Capital Subsidy shown under Capital Reserves.
W. Dividend:
Dividend distribution to the shareholders is recognised as a liability in the Company's financial statements in the period in which the dividends are approved by the Company's shareholders except interim dividend. Interim dividend is recognised as a liability in the Company's financial statements in the period in which the dividends are approved by the Board of Directors.
X. Related Party Disclosure:
Disclosures, regarding related parties and transactions with them, as required in terms of Indian Accounting Standard 24, has been made at the relevant places in the notes to accounts.
3A. Critical accounting judgments, estimates and assumptions:
The preparation of the Company’s financial statements requires management to make judgments, estimates and assumptions that affect the reported amounts of revenues, expenses, assets and liabilities, and the accompanying disclosures, and the disclosure of contingent liabilities. Uncertainty about these assumptions and estimates could result in outcomes that require a material adjustment to the carrying amount of the asset or liability affected in future periods.
The key assumptions concerning the future and other key sources of estimation uncertainty at the reporting date, that have a significant risk of causing a material adjustment to the carrying amounts of assets and liabilities within the next financial year, are described below. The Company based its assumptions and estimates on parameters available when the financial statements were prepared. Existing circumstances and assumptions about future developments, however, may change due to market changes or circumstances arising beyond the control of the Company. Such changes are reflected in the assumptions when they occur.

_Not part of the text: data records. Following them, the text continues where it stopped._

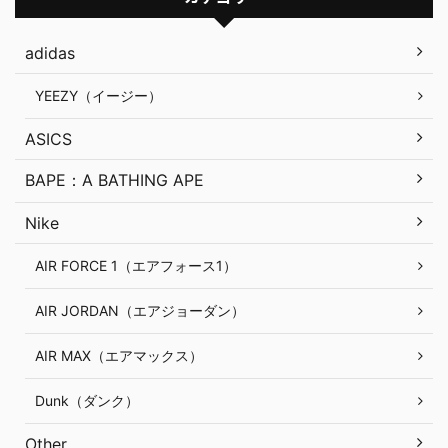
adidas
YEEZY（イージー）
ASICS
BAPE：A BATHING APE
Nike
AIR FORCE 1（エアフォース1）
AIR JORDAN（エアジョーダン）
AIR MAX（エアマックス）
Dunk（ダンク）
Other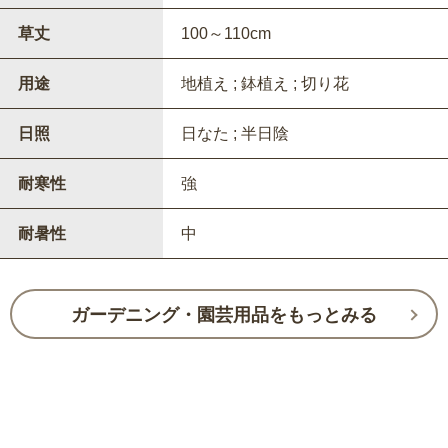
草丈
100～110cm
用途
地植え ; 鉢植え ; 切り花
日照
日なた ; 半日陰
耐寒性
強
耐暑性
中
ガーデニング・園芸用品をもっとみる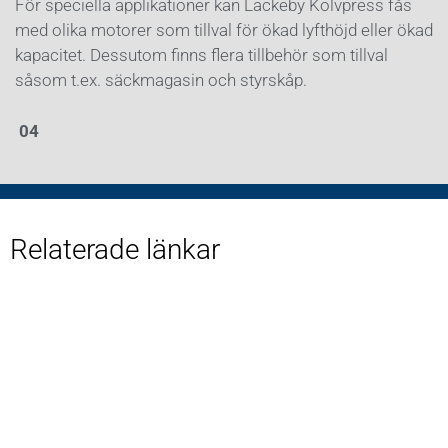
För speciella applikationer kan Lackeby Kolvpress fås
med olika motorer som tillval för ökad lyfthöjd eller ökad
kapacitet. Dessutom finns flera tillbehör som tillval
såsom t.ex. säckmagasin och styrskåp.
04
Relaterade länkar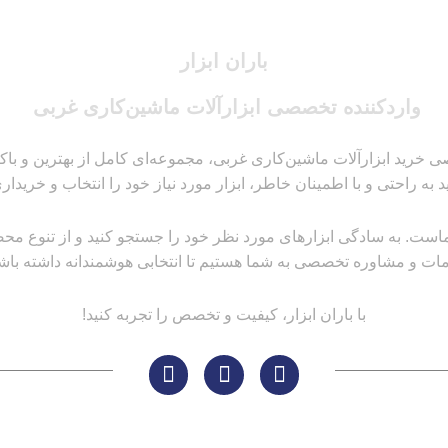
باران ابزار
واردکننده تخصصی ابزارآلات ماشین‌کاری غربی
 خرید ابزارآلات ماشین‌کاری غربی، مجموعه‌ای کامل از بهترین و باکیفیت
ید به راحتی و با اطمینان خاطر، ابزار مورد نیاز خود را انتخاب و خریداری
است. به سادگی ابزارهای مورد نظر خود را جستجو کنید و از تنوع محصولا
ات و مشاوره تخصصی به شما هستیم تا انتخابی هوشمندانه داشته باشی
با باران ابزار، کیفیت و تخصص را تجربه کنید!
مسیر های ارتباطی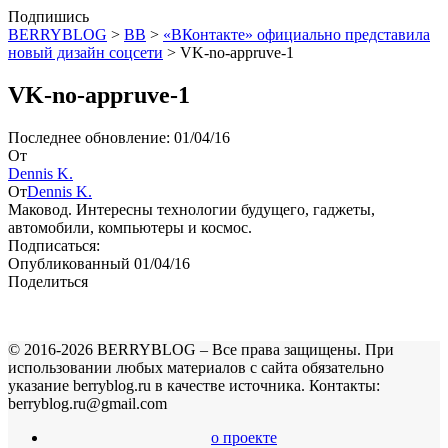
Подпишись
BERRYBLOG
>
BB
>
«ВКонтакте» официально представила
новый дизайн соцсети
>
VK-no-appruve-1
VK-no-appruve-1
Последнее обновление: 01/04/16
От
Dennis K.
От
Dennis K.
Маковод. Интересны технологии будущего, гаджеты,
автомобили, компьютеры и космос.
Подписаться:
Опубликованный 01/04/16
Поделиться
© 2016-2026 BERRYBLOG – Все права защищены. При
использовании любых материалов с сайта обязательно
указание berryblog.ru в качестве источника. Контакты:
berryblog.ru@gmail.com
о проекте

(a) Property Plant & Equipment
The company has estimated the useful life of Property, Plant and Equipment and Investment Property as per the useful life prescribed in Schedule II of the Companies Act, 2013.
(b) Taxes
(i) The Company’s tax charge is the sum of the total current and deferred tax charges. The calculation of the Company’s total tax charge necessarily involves a degree of estimation and judgment in respect of certain items whose tax treatment cannot be finally determined until resolution has been reached with the relevant tax authority or, as appropriate, through a formal legal process.
(ii) Accruals for tax contingencies require management to make judgments and estimates in relation to tax related issues and exposures.
(iii) The recognition of deferred tax assets is based upon whether it is more likely than not that sufficient and suitable taxable profits will be available in the future against which the reversal of temporary differences can be deducted. Where the temporary differences are related to losses, the availability of the losses to offset against forecast taxable profits is also considered. Recognition therefore involves judgment regarding the future financial performance of the particular legal entity or Company in which the deferred tax asset has been recognized.
(c) Defined benefit
The cost of defined benefit plans (i.e. Gratuity benefit) is determined using valuations done by LIC. An actuarial valuation involves making various assumptions which may differ from actual developments in the future. These include the determination of the discount rate, future salary increases, mortality rates and future pension increases. Due to the complexity of the valuation, the underlying assumptions and its longterm nature, a defined benefit obligation is highly sensitive to changes in these assumptions. All assumptions are reviewed at each reporting date. In determining the appropriate discount rate, management considers the interest rates of long term government bonds with extrapolated maturity corresponding to the expected duration of the defined benefit obligation. Further details about the assumptions used, including a sensitivity analysis.